Western Michigan's success a season ago earned former head coach P.J. Fleck the same position at Minnesota. Replacing him is Western Michigan alum Tim Lester, the quarterbacks coach at Purdue last season.
The Broncos also lose standout quarterback Zach Terrell and wide receiver Corey Davis, the fifth overall pick in the NFL Draft.
Western Michigan's ground attack should shoulder much of the offensive duty in the opener. The Broncos return three running backs -- Jarvion Franklin, Jamauri Bogan and Davon Tucker -- who combined to rush for 2,486 yards and 24 touchdowns in 2016.
Helton also mentioned the return of Western Michigan running back LeVante Bellamy, limited to three games last season due to injury, but responsible for almost 500 yards in 2015.
"Getting Bellamy back, too, who's one of the fastest players on their team, we know that it is a big-time run threat," Helton said. "You know they're going to try to take pressure off (quarterback Jon Wassink) with a very talented offensive line and three talented backs."
Helton said each Broncos' running back brings something unique to the offense, with 225-pound Franklin a prototypical every-down ball-carrier and either Bogan or Bellamy providing "scatback" options.
Lester credited the depth and diversity of the backfield, as well as that experienced offensive line, for somewhat easing the learning curve on first-time starter Wassink. Terrell was a four-year starter who graduated with 12,100 yards passing and 96 touchdowns.

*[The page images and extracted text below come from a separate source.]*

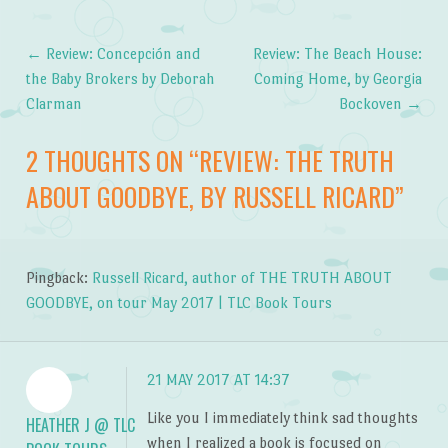
←
Review: Concepción and
Review: The Beach House:
Post navigation
the Baby Brokers by Deborah
Coming Home, by Georgia
Clarman
Bockoven
→
2 THOUGHTS ON “
REVIEW: THE TRUTH
ABOUT GOODBYE, BY RUSSELL RICARD
”
Pingback:
Russell Ricard, author of THE TRUTH ABOUT
GOODBYE, on tour May 2017 | TLC Book Tours
21 MAY 2017 AT 14:37
Like you I immediately think sad thoughts
HEATHER J @ TLC
when I realized a book is focused on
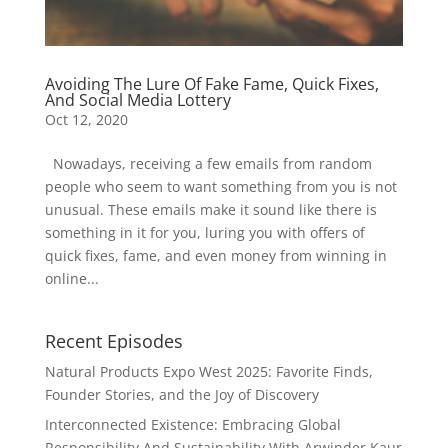
Avoiding The Lure Of Fake Fame, Quick Fixes,
And Social Media Lottery
Oct 12, 2020
Nowadays, receiving a few emails from random
people who seem to want something from you is not
unusual. These emails make it sound like there is
something in it for you, luring you with offers of
quick fixes, fame, and even money from winning in
online...
Recent Episodes
Natural Products Expo West 2025: Favorite Finds,
Founder Stories, and the Joy of Discovery
Interconnected Existence: Embracing Global
Responsibility And Sustainability With Arwinder Kaur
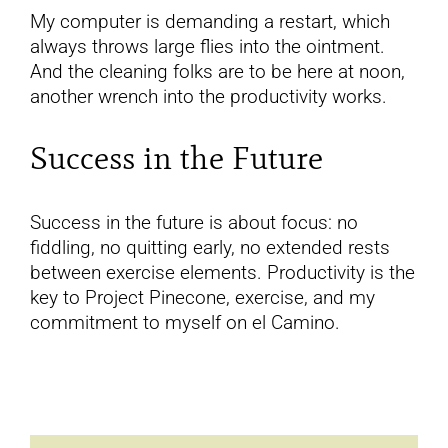
My computer is demanding a restart, which
always throws large flies into the ointment.
And the cleaning folks are to be here at noon,
another wrench into the productivity works.
Success in the Future
Success in the future is about focus: no
fiddling, no quitting early, no extended rests
between exercise elements. Productivity is the
key to Project Pinecone, exercise, and my
commitment to myself on el Camino.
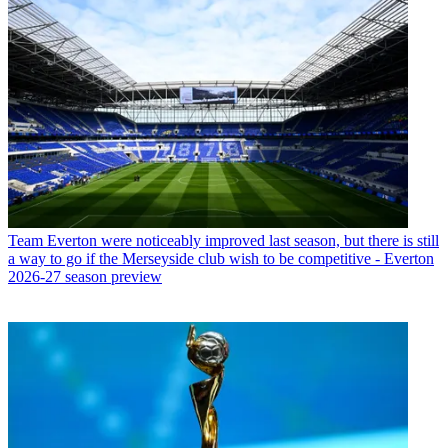
Team
Everton were noticeably improved last season, but there is still
a way to go if the Merseyside club wish to be competitive - Everton
2026-27 season preview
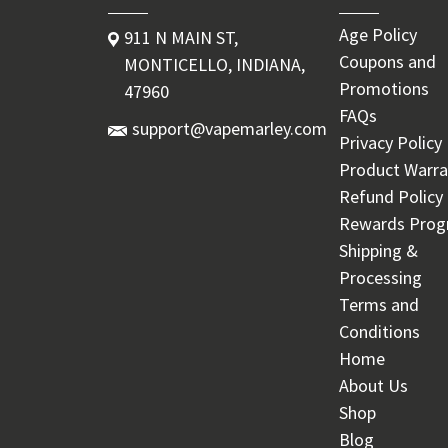
Age Policy
911 N MAIN ST,
Coupons and
MONTICELLO, INDIANA,
Promotions
47960
FAQs
support@vapemarley.com
Privacy Policy
Product Warra
Refund Policy
Rewards Pro
Shipping &
Processing
Terms and
Conditions
Home
About Us
Shop
Blog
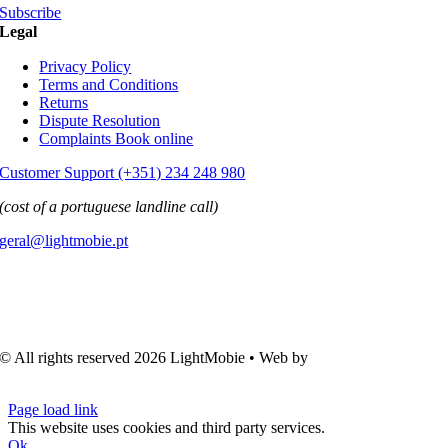
Subscribe
Legal
Privacy Policy
Terms and Conditions
Returns
Dispute Resolution
Complaints Book online
Customer Support (+351) 234 248 980
(cost of a portuguese landline call)
geral@lightmobie.pt
© All rights reserved
2026 LightMobie • Web by
Com.Unidade
Design
Page load link
This website uses cookies and third party services.
Ok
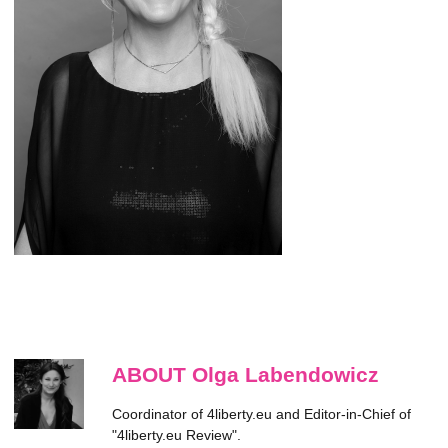
ABOUT Olga Labendowicz
Coordinator of 4liberty.eu and Editor-in-Chief of
"4liberty.eu Review".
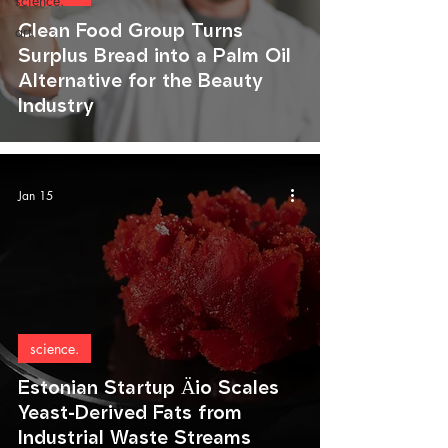
science.
Clean Food Group Turns
art.
Surplus Bread into a Palm Oil
Alternative for the Beauty
Industry
Jan 15
science.
Estonian Startup Äio Scales
Yeast-Derived Fats from
Industrial Waste Streams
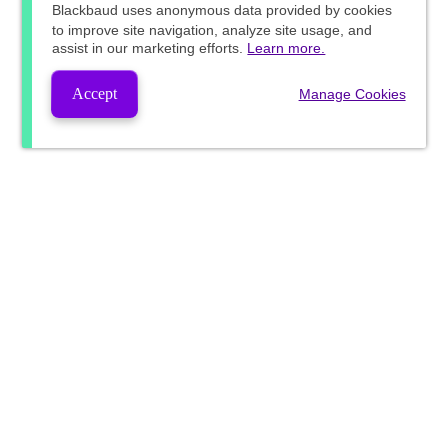
Blackbaud
uses anonymous data provided by cookies
to improve site navigation, analyze site usage, and
assist in our marketing efforts.
Learn more.
Accept
Manage Cookies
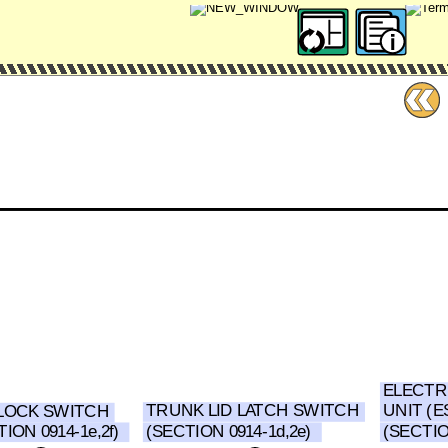
ELECTR
UNIT (E
TRUNK LID LATCH SWITCH
LOCK SWITCH
(SECTION 0914-1d,2e)
ION 0914-1e,2f)
(SECTIO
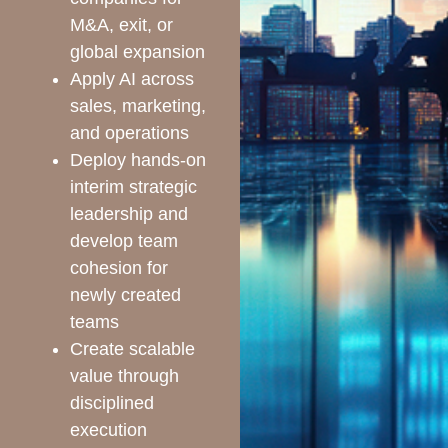
M&A, exit, or
global expansion
Apply AI across
sales, marketing,
and operations
Deploy hands-on
interim strategic
leadership and
develop team
cohesion for
newly created
teams
Create scalable
value through
disciplined
execution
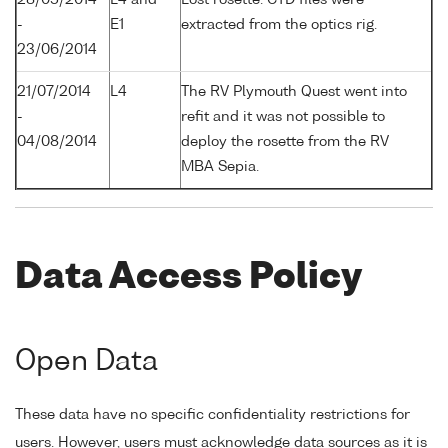
-
E1
extracted from the optics rig.
23/06/2014
21/07/2014
L4
The RV Plymouth Quest went into
-
refit and it was not possible to
04/08/2014
deploy the rosette from the RV
MBA Sepia.
Data Access Policy
Open Data
These data have no specific confidentiality restrictions for
users. However, users must acknowledge data sources as it is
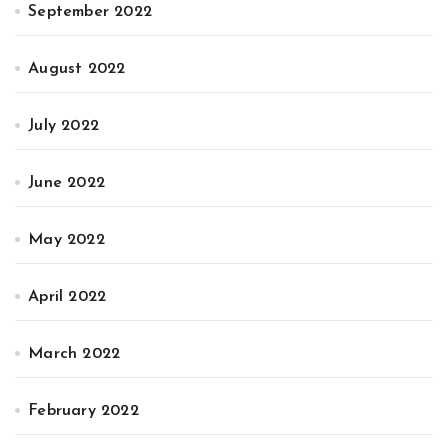
September 2022
August 2022
July 2022
June 2022
May 2022
April 2022
March 2022
February 2022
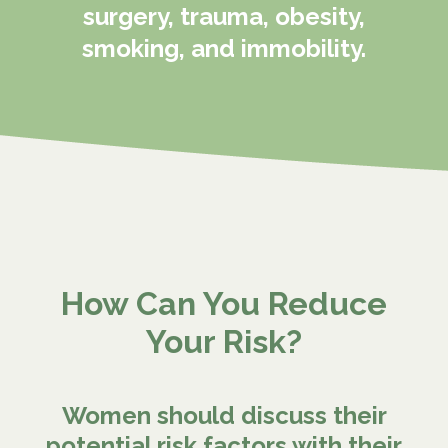
surgery, trauma, obesity,
smoking, and immobility.
How Can You Reduce
Your Risk?
Women should discuss their
potential risk factors with their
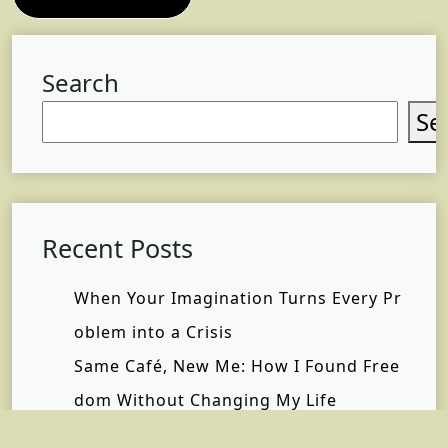
Search
Se
Recent Posts
When Your Imagination Turns Every Pr
oblem into a Crisis
Same Café, New Me: How I Found Free
dom Without Changing My Life
Why Self-Care Matters Most When You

Lester knows the challenge WMU faces trying to move the ball on a talented USC defense that ranked No. 38 nationally in points allowed.
"Their defense, the team speed is special," Lester said. "They fly around to the ball, they play with their hair on fire. It's going to be a heck of a challenge."
USC's impressive lineup extends to the offensive side, as well -- and it isn't just Darnold.
The Trojans also retain running back Ronald Jones II, a breakthrough performer with 1,082 rushing yards and 12 touchdowns in 2016.
The USC wide receiving corps takes on a different look in Week 1. Rose Bowl standout Deontay Burnett returns, but gone are JuJu Smith-Schuster, Darreus Rogers and De'Quan Hampton. Newcomers and former reserves will jockey for opportunities.
"To see our receiving corps grow in spring and fall training camp, it's provided a high level of competition," Helton said.